EDA

Executive Summary

Our analysis explores how users engage with advice-seeking platforms, focusing on Reddit subreddits AskReddit, AmItheAsshole, and AmIOverreacting, and comparing them to the iconic Dear Abby advice column. The results highlight significant differences in platform dynamics, engagement levels, and audience behaviors. While AskReddit dominates in terms of post volume and engagement due to its broad appeal, AmItheAsshole provides structured feedback on ethical dilemmas, making it a hub for direct and decisive user opinions. AmIOverreacting, though smaller and newer, shows strong engagement relative to its size and employs a structured feedback system similar to AmItheAsshole, enabling users to receive validation or critique on their emotional responses.

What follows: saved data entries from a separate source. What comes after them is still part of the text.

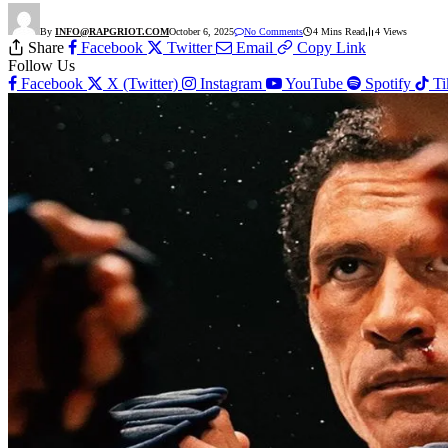
By
INFO@RAPGRIOT.COM
October 6, 2025
No Comments
4 Mins Read
4
Views
Share
Facebook
Twitter
Email
Copy Link
Follow Us
Facebook
X (Twitter)
Instagram
YouTube
Spotify
T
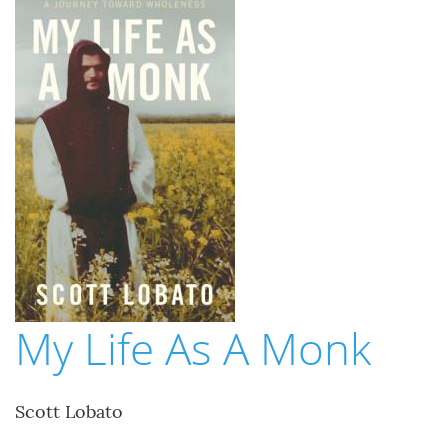
My Life As A Monk
Scott Lobato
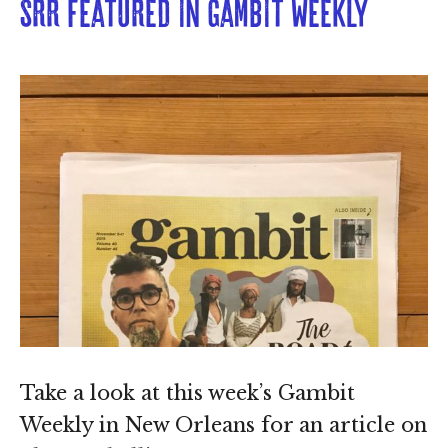
SRR featured in Gambit Weekly
Take a look at this week’s Gambit
Weekly in New Orleans for an article on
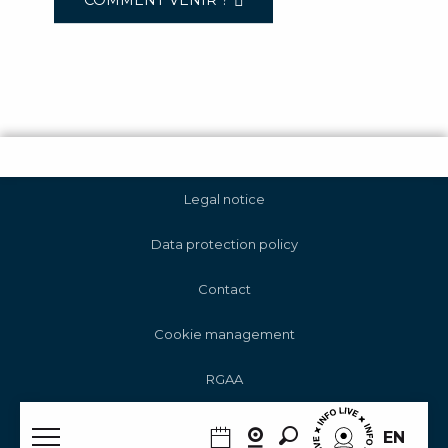
COMMENT VENIR ?
Legal notice
Data protection policy
Contact
Cookie management
RGAA
Search
EN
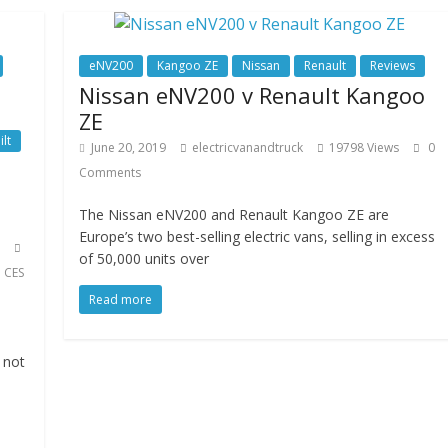
eNV200
Kangoo ZE
Nissan
Renault
Reviews
Nissan eNV200 v Renault Kangoo
ZE
ilt
June 20, 2019
electricvanandtruck
19798 Views
0
Comments
The Nissan eNV200 and Renault Kangoo ZE are
Europe’s two best-selling electric vans, selling in excess
of 50,000 units over
,
CES
Read more
 not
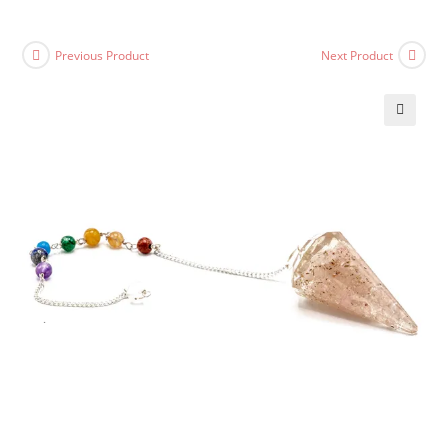
Previous Product
Next Product
🔍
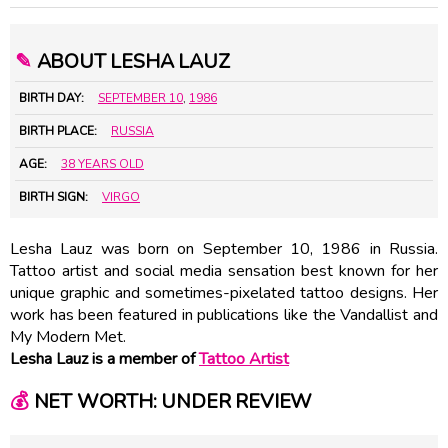
✎
ABOUT LESHA LAUZ
BIRTH DAY:
SEPTEMBER 10
,
1986
BIRTH PLACE:
RUSSIA
AGE:
38 YEARS OLD
BIRTH SIGN:
VIRGO
Lesha Lauz was born on September 10, 1986 in Russia.
Tattoo artist and social media sensation best known for her
unique graphic and sometimes-pixelated tattoo designs. Her
work has been featured in publications like the Vandallist and
My Modern Met.
Lesha Lauz is a member of
Tattoo Artist
💰
NET WORTH: UNDER REVIEW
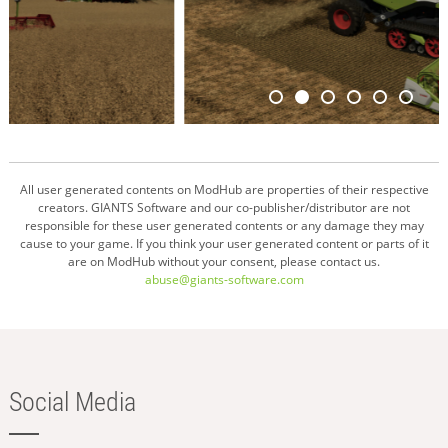
All user generated contents on ModHub are properties of their respective
creators. GIANTS Software and our co-publisher/distributor are not
responsible for these user generated contents or any damage they may
cause to your game. If you think your user generated content or parts of it
are on ModHub without your consent, please contact us.
abuse@giants-software.com
Social Media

The data also reveals that posts on Reddit are far more frequent than those in Dear Abby, with individual subreddits surpassing the monthly activity of the column at its peak. Interestingly, while shorter posts dominate AskReddit, the subreddit still achieves the highest virality rate, showing that concise content can resonate deeply with audiences. Conversely, AmItheAsshole posts are often longer and more detailed, reflecting the complexity of the moral dilemmas discussed. The anonymous nature of Reddit fosters candid conversations, including a notable percentage of explicit (NSFW) content, particularly on AskReddit and AmIOverreacting.

These findings provide a comprehensive understanding of how users engage with these platforms, revealing distinct behavioral patterns and thematic trends. This analysis lays the groundwork for deeper investigations, including topic modeling, sentiment analysis, and predicting community judgments, to further uncover the motivations and themes that drive engagement in online advice-seeking communities.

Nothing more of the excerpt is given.